Records contained in a dataset
Segment Open
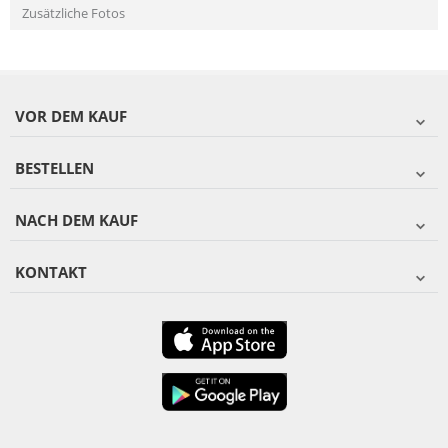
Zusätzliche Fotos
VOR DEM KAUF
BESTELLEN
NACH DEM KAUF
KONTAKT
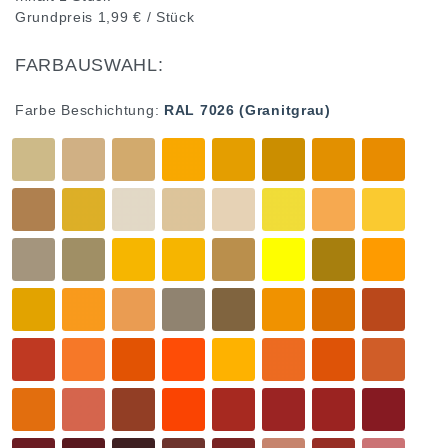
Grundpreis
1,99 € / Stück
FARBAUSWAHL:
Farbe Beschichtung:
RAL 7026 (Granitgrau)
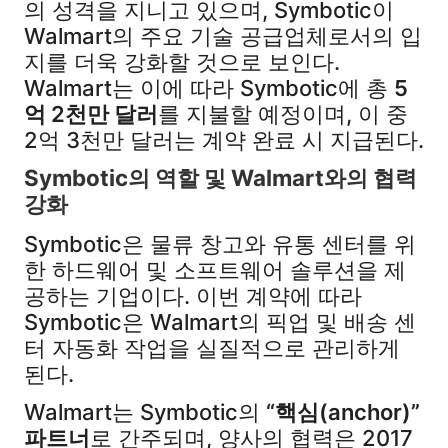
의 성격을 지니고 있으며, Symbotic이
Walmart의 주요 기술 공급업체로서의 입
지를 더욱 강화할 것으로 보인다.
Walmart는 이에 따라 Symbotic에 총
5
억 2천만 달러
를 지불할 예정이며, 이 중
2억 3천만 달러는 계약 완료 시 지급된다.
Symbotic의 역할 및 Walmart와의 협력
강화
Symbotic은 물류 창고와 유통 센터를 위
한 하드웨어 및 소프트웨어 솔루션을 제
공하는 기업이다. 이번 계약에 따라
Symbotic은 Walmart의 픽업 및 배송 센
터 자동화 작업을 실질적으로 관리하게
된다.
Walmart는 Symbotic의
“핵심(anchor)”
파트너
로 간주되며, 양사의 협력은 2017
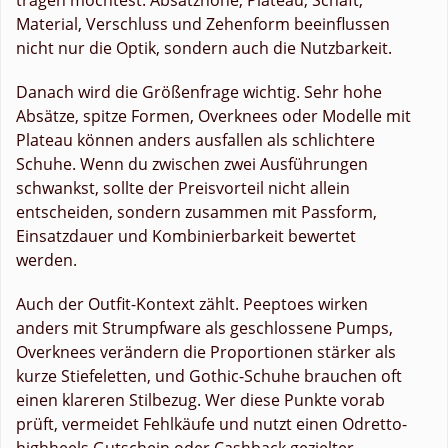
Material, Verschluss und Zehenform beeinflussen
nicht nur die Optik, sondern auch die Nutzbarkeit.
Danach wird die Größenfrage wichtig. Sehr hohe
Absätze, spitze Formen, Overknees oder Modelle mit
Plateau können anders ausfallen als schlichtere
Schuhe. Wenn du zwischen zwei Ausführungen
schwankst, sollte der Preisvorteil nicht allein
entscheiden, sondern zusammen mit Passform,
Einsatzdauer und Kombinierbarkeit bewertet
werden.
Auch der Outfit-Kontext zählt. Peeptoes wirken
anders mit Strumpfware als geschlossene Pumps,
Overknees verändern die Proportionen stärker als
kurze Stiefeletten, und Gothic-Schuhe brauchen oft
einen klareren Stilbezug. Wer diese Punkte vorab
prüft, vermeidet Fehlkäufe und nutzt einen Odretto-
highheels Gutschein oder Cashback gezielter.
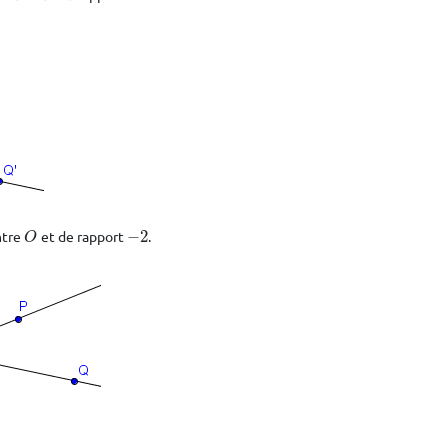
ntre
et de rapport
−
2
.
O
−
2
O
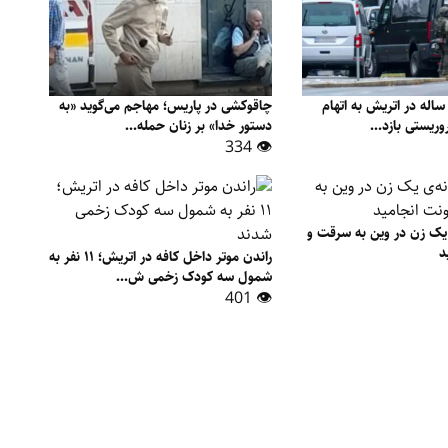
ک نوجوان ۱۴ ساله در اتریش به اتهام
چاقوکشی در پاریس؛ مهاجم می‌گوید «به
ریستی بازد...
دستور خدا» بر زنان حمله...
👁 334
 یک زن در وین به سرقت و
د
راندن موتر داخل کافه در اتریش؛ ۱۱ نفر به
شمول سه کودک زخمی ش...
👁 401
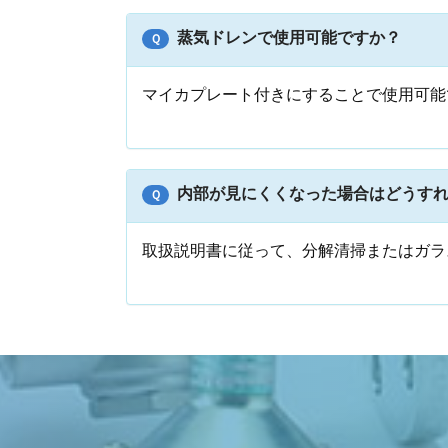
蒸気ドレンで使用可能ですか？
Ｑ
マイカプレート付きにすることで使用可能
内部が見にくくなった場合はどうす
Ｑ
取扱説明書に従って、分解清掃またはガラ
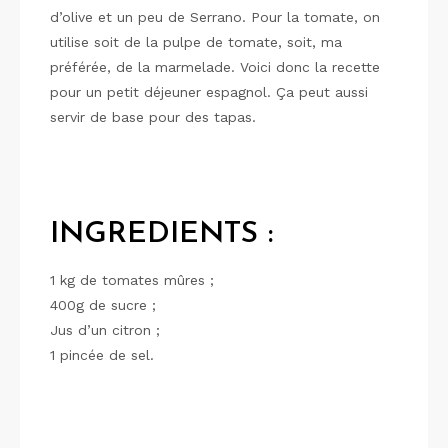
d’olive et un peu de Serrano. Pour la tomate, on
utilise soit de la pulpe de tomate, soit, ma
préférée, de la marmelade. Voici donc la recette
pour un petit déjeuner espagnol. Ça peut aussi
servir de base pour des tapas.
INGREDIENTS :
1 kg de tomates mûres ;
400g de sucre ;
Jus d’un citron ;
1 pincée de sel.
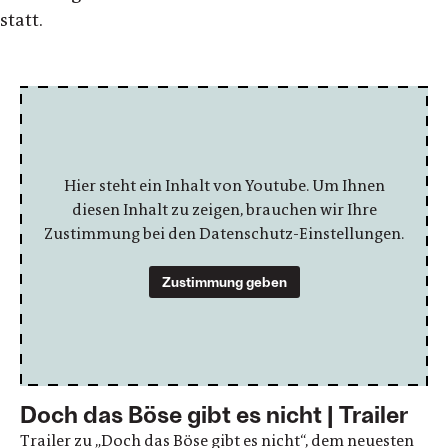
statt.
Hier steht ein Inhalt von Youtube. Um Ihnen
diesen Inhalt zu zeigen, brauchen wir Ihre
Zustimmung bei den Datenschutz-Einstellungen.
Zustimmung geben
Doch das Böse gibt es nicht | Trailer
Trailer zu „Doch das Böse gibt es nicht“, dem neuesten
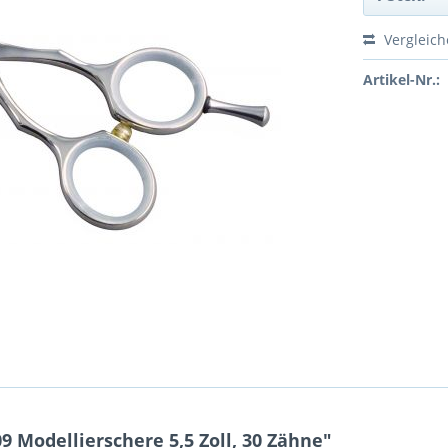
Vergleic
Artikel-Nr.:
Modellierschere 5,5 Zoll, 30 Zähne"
Segment Closed
— Task statement —
Copy out the records exactly; the pictures stay behind.

— Task response —
Zusätzliche Fotos
VOR DEM KAUF
BESTELLEN
NACH DEM KAUF
KONTAKT
Grundpreis
1,99 € / Stück
FARBAUSWAHL:
Farbe Beschichtung:
RAL 7026 (Granitgrau)
의 성격을 지니고 있으며, Symbotic이
Walmart의 주요 기술 공급업체로서의 입
지를 더욱 강화할 것으로 보인다.
Walmart는 이에 따라 Symbotic에 총
5
억 2천만 달러
를 지불할 예정이며, 이 중
2억 3천만 달러는 계약 완료 시 지급된다.
Symbotic의 역할 및 Walmart와의 협력
강화
Symbotic은 물류 창고와 유통 센터를 위
한 하드웨어 및 소프트웨어 솔루션을 제
공하는 기업이다. 이번 계약에 따라
Symbotic은 Walmart의 픽업 및 배송 센
터 자동화 작업을 실질적으로 관리하게
된다.
Walmart는 Symbotic의
“핵심(anchor)”
파트너
로 간주되며, 양사의 협력은 2017
Material, Verschluss und Zehenform beeinflussen
nicht nur die Optik, sondern auch die Nutzbarkeit.
Danach wird die Größenfrage wichtig. Sehr hohe
Absätze, spitze Formen, Overknees oder Modelle mit
Plateau können anders ausfallen als schlichtere
Schuhe. Wenn du zwischen zwei Ausführungen
schwankst, sollte der Preisvorteil nicht allein
entscheiden, sondern zusammen mit Passform,
Einsatzdauer und Kombinierbarkeit bewertet
werden.
Auch der Outfit-Kontext zählt. Peeptoes wirken
anders mit Strumpfware als geschlossene Pumps,
Overknees verändern die Proportionen stärker als
kurze Stiefeletten, und Gothic-Schuhe brauchen oft
einen klareren Stilbezug. Wer diese Punkte vorab
prüft, vermeidet Fehlkäufe und nutzt einen Odretto-
highheels Gutschein oder Cashback gezielter.
ntre
et de rapport
−
2
.
O
−
2
O
ک نوجوان ۱۴ ساله در اتریش به اتهام
چاقوکشی در پاریس؛ مهاجم می‌گوید «به
ریستی بازد...
دستور خدا» بر زنان حمله...
👁 334
 یک زن در وین به سرقت و
د
راندن موتر داخل کافه در اتریش؛ ۱۱ نفر به
شمول سه کودک زخمی ش...
👁 401
蒸気ドレンで使用可能ですか？
Ｑ
マイカプレート付きにすることで使用可能
内部が見にくくなった場合はどうす
Ｑ
取扱説明書に従って、分解清掃またはガラ
d’olive et un peu de Serrano. Pour la tomate, on
utilise soit de la pulpe de tomate, soit, ma
préférée, de la marmelade. Voici donc la recette
pour un petit déjeuner espagnol. Ça peut aussi
servir de base pour des tapas.
INGREDIENTS :
1 kg de tomates mûres ;
400g de sucre ;
Jus d’un citron ;
1 pincée de sel.
statt.
Hier steht ein Inhalt von Youtube. Um Ihnen
diesen Inhalt zu zeigen, brauchen wir Ihre
Zustimmung bei den Datenschutz-Einstellungen.
Zustimmung geben
Doch das Böse gibt es nicht | Trailer
Trailer zu „Doch das Böse gibt es nicht“, dem neuesten
Vergleic
Artikel-Nr.:
Modellierschere 5,5 Zoll, 30 Zähne"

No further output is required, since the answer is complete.